Burqa is the "garment of extremism," not ethnic minority costume nor Muslim clothes, a senior government official in Xinjiang said at a press conference of the State Council Information Office on Thursday.
"We Uyghur people don't like to see women wear such kinds of clothes either, and by covering the eyes, the burqa represents some kind of backwardness," Shewket Imin, an official of the Xinjiang Uyghur Autonomous Region Committee of the Communist Party of China, said at the press conference on Thursday, where a white paper on Xinjiang's decades of development was also released.
Shewket said there are problems involving people using burqas to hide their identity, citing men who wear female burqas to abduct children.
"Wearing burqas is not required to fulfill religious freedom, nor a tradition for Uyghurs or Muslims," Xu Jianying, a research fellow from the Research Center for Chinese Borderland History and Geography at the Chinese Academy of Social Sciences, told the Global Times.
After the founding of the People's Republic of China in 1949, the policy on religious freedom has been implemented together with the policy on ethnic regional autonomy. The democratic reform of the religious system and law-based management of religious affairs have helped the harmonious coexistence among different religions in Xinjiang, read the white paper.
Xinjiang currently has 24,800 venues for religious activities, including mosques, churches, Buddhist temples and Taoist temples with 29,300 clerical practitioners, said the white paper.
Xinjiang officials have been very supportive with numerous commemorative activities during Eid al-Fitr, which marks the end of the Islamic holy month of Ramadan, added Shewket.
During Ramadan, Xinjiang authorities offered around 1,000 tons of fresh mutton through nearly 200 sales outlets in 39 counties administered by 11 prefectures and cities, reported the Xinhua News Agency. In the regional capital Urumqi, over 40,000 Muslim residents had meals at the mosque every night.
While pursuing the policy of religious freedom and protecting normal religious activity, authorities have worked hard against extremism to ensure peace and security, and effectively prevented the spread of religious extremism, the white paper said.
"Religious extremists have taken advantage of religious freedom to twist and politicize some religious doctrines," said Xu.

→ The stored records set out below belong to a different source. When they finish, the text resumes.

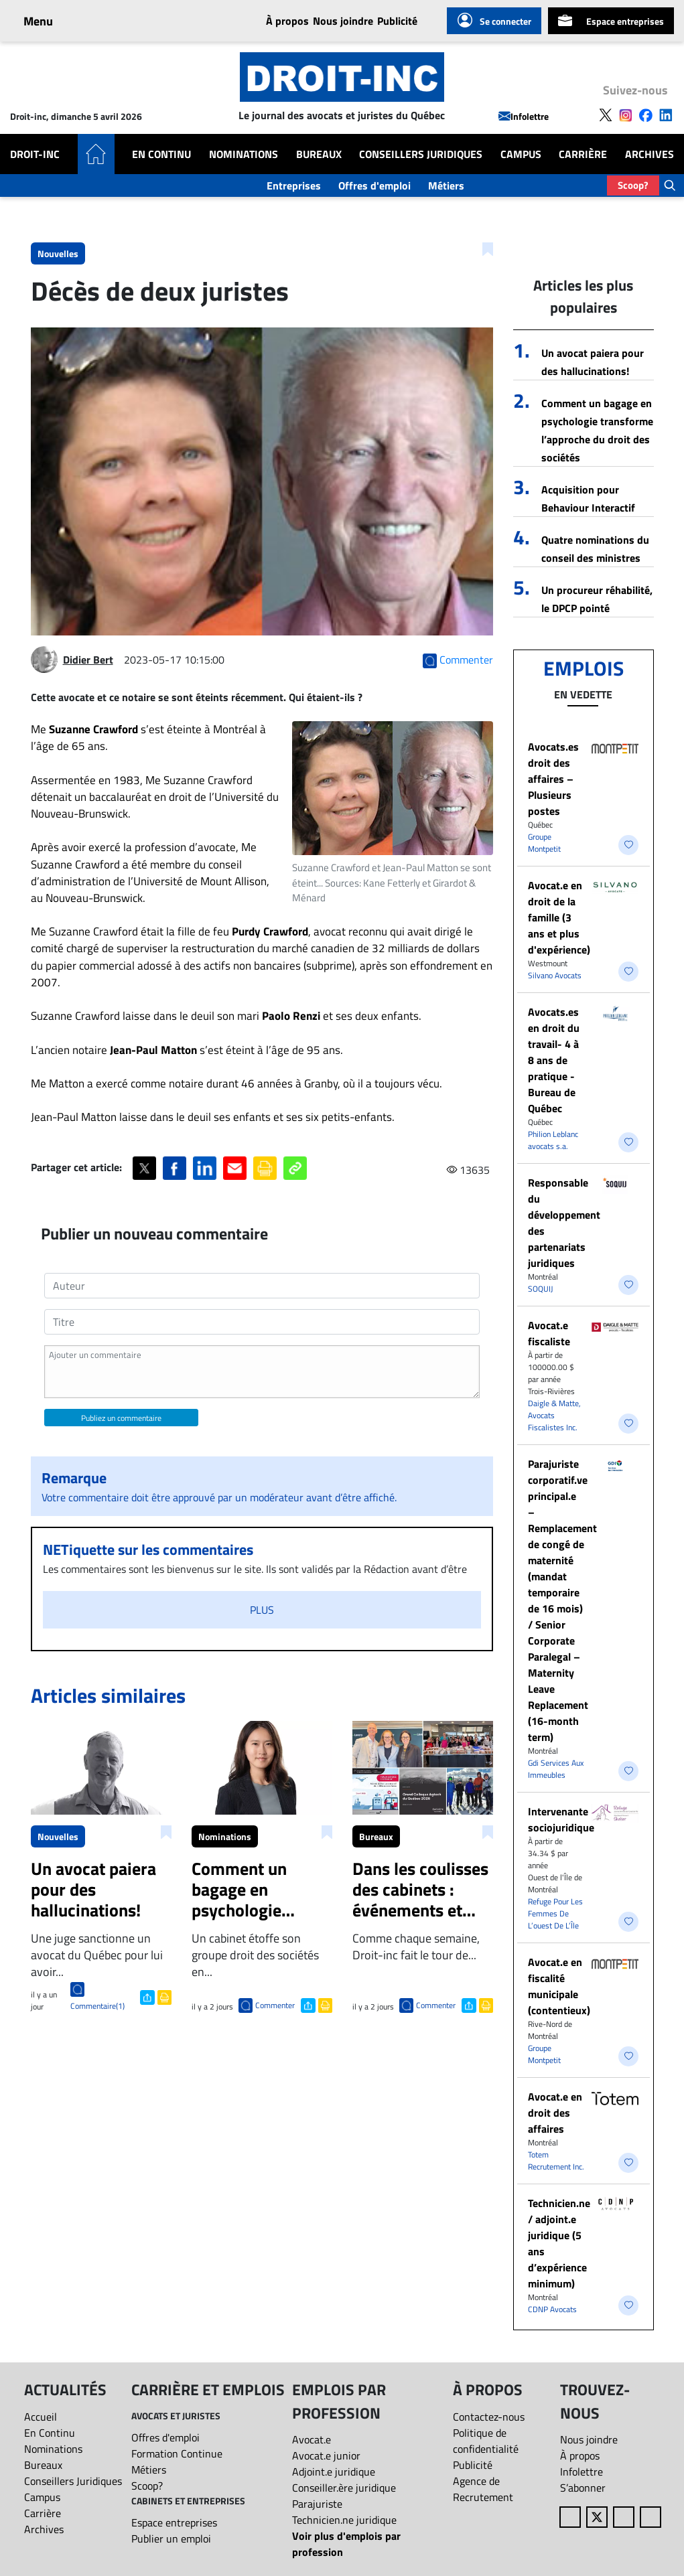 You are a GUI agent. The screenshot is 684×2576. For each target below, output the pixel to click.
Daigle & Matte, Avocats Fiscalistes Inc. (554, 1415)
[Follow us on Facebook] (646, 114)
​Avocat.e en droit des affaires (555, 2113)
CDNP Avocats (552, 2309)
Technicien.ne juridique (344, 2520)
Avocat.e (311, 2439)
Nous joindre (343, 21)
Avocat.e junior (326, 2455)
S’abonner (583, 2488)
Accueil (40, 2417)
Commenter (275, 2005)
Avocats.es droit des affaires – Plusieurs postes (553, 779)
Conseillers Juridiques (420, 154)
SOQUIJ (540, 1288)
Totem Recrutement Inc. (556, 2160)
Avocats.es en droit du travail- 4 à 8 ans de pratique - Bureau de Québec (553, 1060)
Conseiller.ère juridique (344, 2488)
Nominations (243, 154)
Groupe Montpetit (544, 842)
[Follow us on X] (606, 114)
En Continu (161, 154)
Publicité (397, 21)
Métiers (446, 185)
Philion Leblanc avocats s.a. (553, 1140)
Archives (649, 154)
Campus (520, 154)
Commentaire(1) (97, 2005)
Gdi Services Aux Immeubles (556, 1768)
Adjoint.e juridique (333, 2472)
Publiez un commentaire (121, 1418)
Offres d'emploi (374, 185)
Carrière (583, 154)
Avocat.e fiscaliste (549, 1333)
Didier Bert (88, 660)
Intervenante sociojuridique (561, 1819)
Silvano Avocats (555, 975)
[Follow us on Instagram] (626, 114)
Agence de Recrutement (483, 2489)
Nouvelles (58, 253)
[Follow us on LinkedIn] (666, 114)
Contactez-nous (489, 2417)
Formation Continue (176, 2453)
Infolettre (523, 116)
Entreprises (294, 185)
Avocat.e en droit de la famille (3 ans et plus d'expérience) (559, 917)
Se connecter (494, 21)
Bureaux (319, 154)
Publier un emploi (171, 2538)
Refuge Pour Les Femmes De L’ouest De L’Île (555, 1913)
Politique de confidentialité (486, 2441)
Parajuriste (317, 2504)
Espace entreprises (611, 21)
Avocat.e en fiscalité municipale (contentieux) (559, 1986)
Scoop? (633, 185)
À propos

The battle against religious extremists and terrorism is global, which has safeguarded the interests of believers, he added.
Li Wei, a security expert at the China Institutes of Contemporary International Relations, told the Global Times that 95 percent of terrorist activities in Xinjiang have been aborted, a significant improvement in anti-terrorism efforts.
Li said civilians should not be fooled by propaganda from religious extremists.
The central government has invested nearly 1.7 trillion yuan ($266.6 billion) in the region over the past 60 years, and Xinjiang's GDP in 2014 was 115 times higher than in 1955, according to the white paper. Over the past five years, education expenditure has exceeded 250 billion yuan. By 2014, 96.5 percent of the local population had access to radios and 96.9 percent to televisions.